Note: Please list the names of any students or faculty you worked with on the assignment.

1. Read Chapter 2, "The Beat" in Math and Music: Harmonious Connections, Garland and Kahn (handout from class on 9/17.)


2. Listen to CD #1 Rhythm, available on Moodle. Liner notes for the CD are available here. You may be tested on some of this music so be sure to read the liner notes and listen carefully. One approach to effectively absorbing the music is to make brief notes about each piece, listing significant details as you listen.


3. How many eighth notes do you need to fill up a measure in 3 - 2 time? How many sixteenth notes?


4. In 2 - 4 time, how many beats does a double-dotted eighth note get? How many beats does it get in 6 - 8 time?


5. In 5 - 8 time, a measure begins with a dotted quarter rest. How many beats remain in the measure? What if the measure began with a double-dotted quarter rest?


6. Suppose that while you are playing in 4 - 4 time, you stumble across a half note that is dotted infinitely often. (The composer has come up with some clever notation for this, so you are not actually looking at an infinite number of dots!) How many beats should you hold your note? Explain your reasoning.
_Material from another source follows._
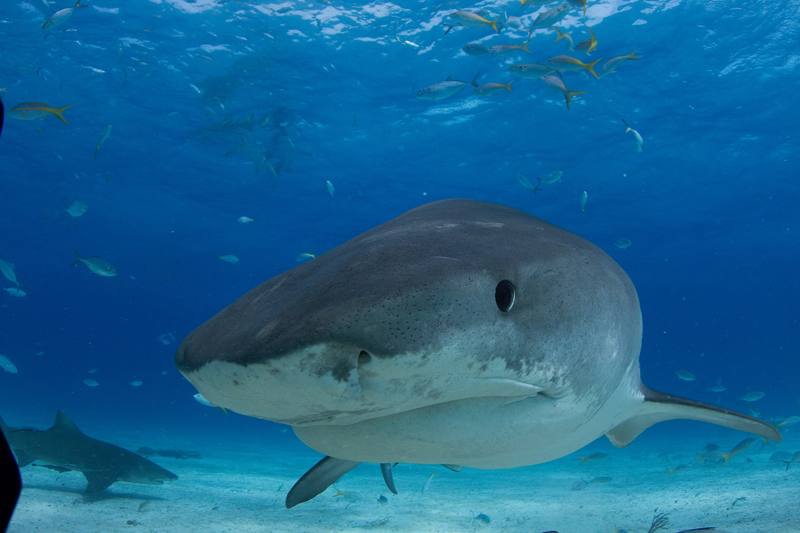 Identify the location of floor. The height and width of the screenshot is (533, 800). (264, 514). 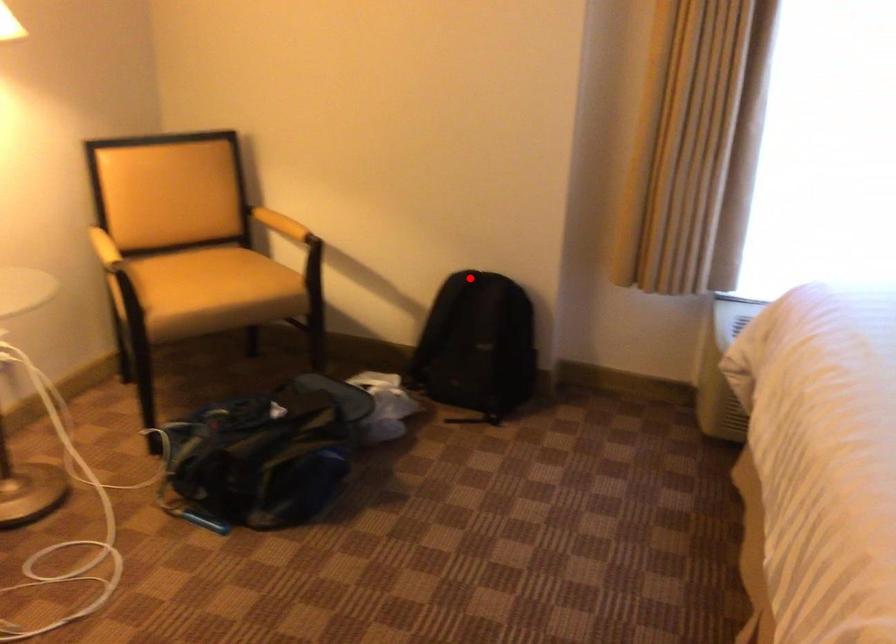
7. Write out the first eight terms of the geometric sequence starting with a_0 = 200 and ratio r = 1/5. If these terms are added together, what is the sum of the resulting geometric series? If there were an infinite number of terms, what would the sum of the infinite geometric series be?


8. Find the sum of the infinite geometric series 9 - 6 + 4 - 8/3 + 16/9 - + ... .
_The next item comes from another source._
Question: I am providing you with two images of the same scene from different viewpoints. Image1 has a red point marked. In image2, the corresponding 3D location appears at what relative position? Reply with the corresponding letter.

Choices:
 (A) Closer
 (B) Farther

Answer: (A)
9. What is the least common multiple of 7 and 11, that is, what is the lcm(7,11)? What is the lcm(7,11,15)? One of the Chopin excerpts discussed in class contained a polyrhythm of 12 against 22. What is the lcm(12,22)?
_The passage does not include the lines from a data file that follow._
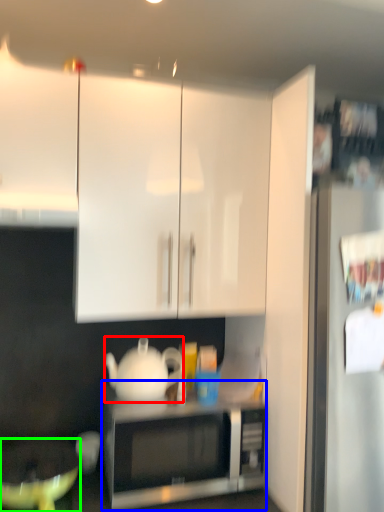 Question: Which object is positioned farthest from teapot (highlighted by a red box)? Select from microwave oven (highlighted by a blue box) and mixing bowl (highlighted by a green box).

Choices:
 (A) microwave oven
 (B) mixing bowl

Answer: (B) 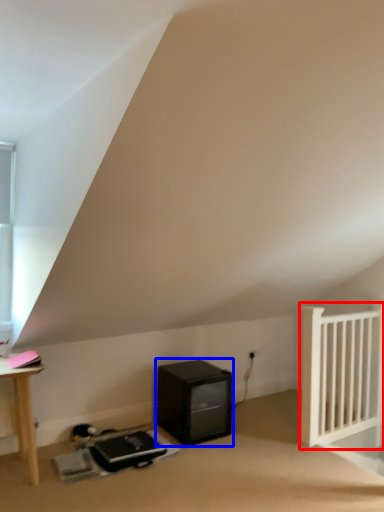 Question: Which object is further to the camera taking this photo, radiator (highlighted by a red box) or appliance (highlighted by a blue box)?

Choices:
 (A) radiator
 (B) appliance

Answer: (A)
10. Find a formula for the least common multiple lcm(a,b) of two positive integers a and b. Note that the answer is NOT simply ab. Your formula will need to involve the greatest common divisor gcd(a,b). For example, the gcd(12,18) = 6 since 6 divides each number evenly and it is the largest such number to do so. While 2 and 3 are common divisors of 12 and 18, they are not the greatest ones. Try playing around with some simple examples as you search for the formula.